The Abbey of Our Lady of Bellefontaine, hidden among orchards and farmland 30 miles south of the medieval city of Angers, has little in common with other corporate headquarters in Europe.
The Cistercian monastery's staff canteen is a soaring refectory where meals are taken in silence. There are no gyms or vending machines or conference rooms - unless you count the chapel. And the chief executive is not some fist-pumping sales whizz but Brother Gérard, a 54-year-old monk in a cream cassock, black hood and sandals.
For the past six years, Brother Gérard has been president of Monastic, an association set up in 1991 to protect and develop the cottage industries run in monasteries throughout France, Belgium and parts of Germany.
Annual turnover has now reached more than £3 million, with the shop at Our Lady of Bellefontaine accounting for one tenth of that. Monastic now has 227 monasteries and convents as members and is spreading into Africa and the rest of Europe.
The association is pushing unashamedly into the huge market for spiritual consumer goods, already groaning with yoga videos, inspirational books by the Dalai Lama and lumps of crystal.
Brother Gérard and his administrative council, drawn from Monastic's member communities, are now expanding their range to exploit the trend towards ethical shopping and the appetite for organic products.
There are Monastic soaps and shampoos, body cleansers and herbal remedies. "Everyone wants natural products these days," says Brother Gérard, his eyes aglow at the commercial opportunities, "and we provide them."

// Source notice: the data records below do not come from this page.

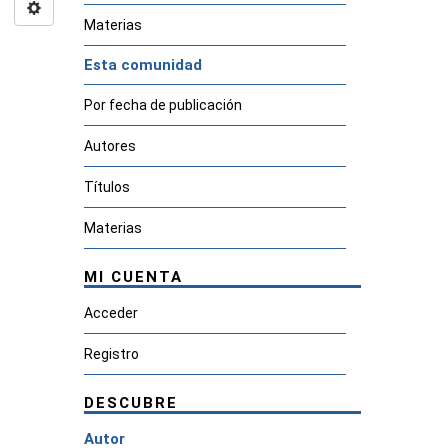
Materias
Esta comunidad
Por fecha de publicación
Autores
Títulos
Materias
MI CUENTA
Acceder
Registro
DESCUBRE
Autor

The label - motto "Quality is not a mystery" - is applied only to products made by monks and nuns themselves.
The Cistercians of Begrolles sell apples from their orchards and produce fruit jellies. Among the 500 other products in the abbey shop are cheese made from sheep's milk by Dutch Benedictines, biscuits from La Joie de Notre Dame in the Morbihan, coffee from Cistercians in the Cameroon and embroidered pillows from Parisian Carmelites.
The idea for Monastic came when a French food conglomerate began advertising a cheese called Monk's Road. A group of nuns who lived near the factory, and who made their own cheese, were outraged.

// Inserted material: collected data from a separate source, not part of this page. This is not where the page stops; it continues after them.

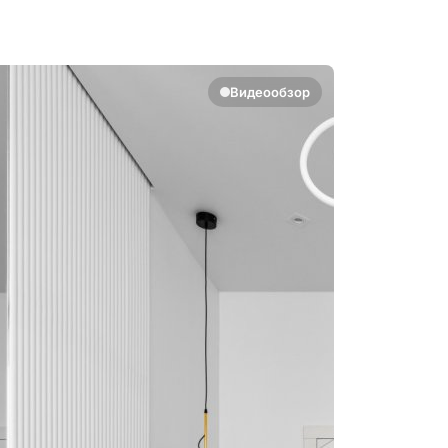
Видеообзор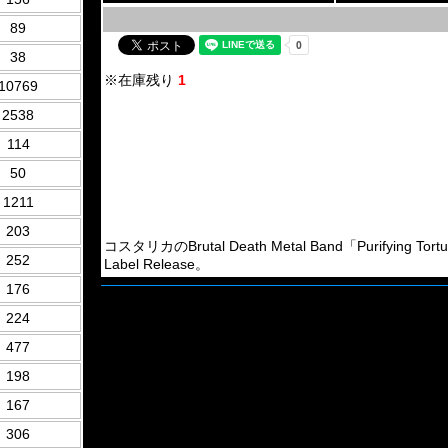
89
38
※在庫残り
1
10769
2538
114
50
1211
203
コスタリカのBrutal Death Metal Band「Purifyin
252
Label Release。
176
224
477
198
167
306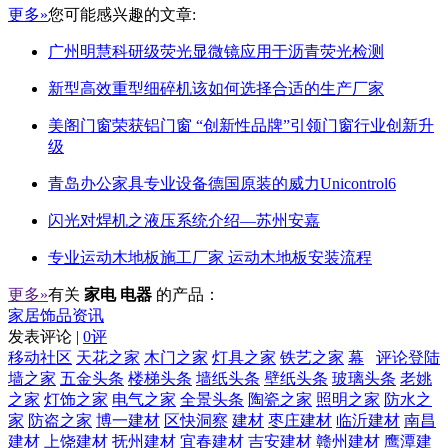
更多»
您可能感兴趣的文章:
广州明慧科研级荧光显微镜应用于沥青荧光检测
新型高效重型细碎机该如何选择合适的生产厂家
美阁门窗荣获铝门窗 “创新性品牌”引领门窗行业创新升
级
青岛办公家具专业设备德国原装的威力Unicontrol6
闪光对焊机之液压系统介绍—苏州安嘉
专业运动木地板施工厂家 运动木地板安装流程
更多»
有关
家电 电器
的产品：
家居饰品资讯
发表评论 |
0评
移动社区
天花之家
木门之家
灯具之家
铁艺之家
幕
评论登陆
墙之家
五金头条
楼梯头条
墙纸头条
壁纸头条
玻璃头条
老姚
之家
灯饰之家
电气之家
全景头条
陶瓷之家
照明之家
防水之
家
防盗之家
博一建材
区快洞察
建材
枣庄建材
临沂建材
南昌
建材
上饶建材
抚州建材
宜春建材
吉安建材
赣州建材
鹰潭建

So they came up with the idea of an association to guard against companies exploiting the image of monks and nuns. Monastic's members are mostly smaller communities who would be economically defenceless without it. But it has taken considerable tact to develop it into an efficient organisation without seeming excessively money-driven. "We don't do it for profit," says Brother Gérard. "In France, the monasteries receive no state support, so we need to make enough money to keep ourselves going. We make as much as we need and then stop."